When you redeem a savings bond, you’ll collect the face value plus your accumulated interest. You will also get a Form 1099-INT to use in reporting the interest income on your federal tax return.

Where can you cash in savings bonds?

With TreasuryDirect, you cash in your bond through the website, and your money will be directly deposited into your bank account.

If you have old paper U.S. savings bonds, then you have two redemption options:

  1. In person: A bank or credit union near you may offer bond redemption services. You may need to have an account and show multiple forms of government-issued ID.
  2. By mail: If the bond’s redemption value is less than $1,000, you can mail the bond itself with a photocopy of your ID to TreasuryDirect with a completed Form 1522 (available on the website). You can redeem up to 30 bonds at once. The money will be directly deposited into your bank account.

If the redemption value is $1,000 or more, you may still redeem by mail, but your Form 1522 will need to be notarized.

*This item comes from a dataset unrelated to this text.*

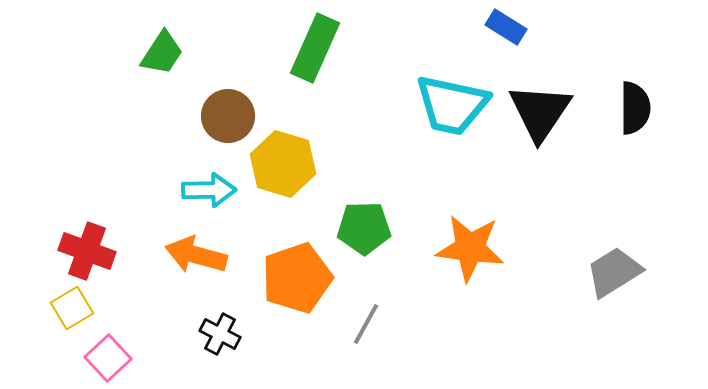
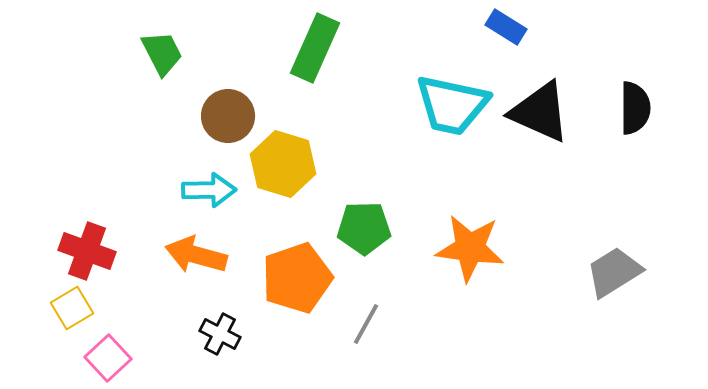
green trapezoid: rotated 60 degrees counterclockwise
black triangle: rotated 40 degrees counterclockwise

When should you cash in a savings bond?

Ask yourself two questions before you cash in a savings bond:

  • Do you have an important and urgent need for the money?
  • Do you have a better investment opportunity available?

If you need the money immediately because of a declared natural disaster, you may be exempt from the “no withdrawal first year” rule.

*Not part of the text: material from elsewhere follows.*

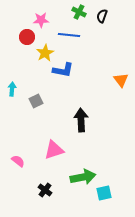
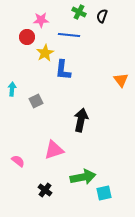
blue L-shape: rotated 85 degrees clockwise
black arrow: rotated 15 degrees clockwise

Also, if you’re using the money to pay for higher education for yourself or a family member, then you usually won’t have to pay federal income taxes on your interest.

Note that if the bond is old and has stopped paying interest, then there’s probably no reason to keep it. You could easily cash it in and invest the funds in a new U.S. savings bond.

How much is your savings bond worth?

If you have a TreasuryDirect account, you can check your bond’s total value in your online account anytime.

If you have paper bonds, you can use TreasuryDirect’s free savings bond value calculator to find their current value. You will need to know the denomination (face value) and issue date of each bond.

Pros and cons of savings bonds

Pros

  • Low-risk investment
  • Available in any amount from $25 to $10,000
  • Exempt from state and local income tax
  • Series I savings bonds protect against inflation

Cons

  • Low interest rate compared with corporate bonds
  • Limits on cashing in during the first five years
  • Caps on annual investment amounts

Will you have to pay taxes on your savings bond?

Savings bonds come with several features that limit the taxes you have to pay.

  • Interest is always exempt from state and local income tax.
  • Interest is exempt from federal gift tax and estate tax.
  • Federal income tax doesn’t have to be paid until the bond is redeemed, though you can also withhold tax as you earn the interest.
  • If the redemption is used to pay higher-education expenses, it may be all or partially exempt from federal tax, depending on your age, income bracket, school and other factors.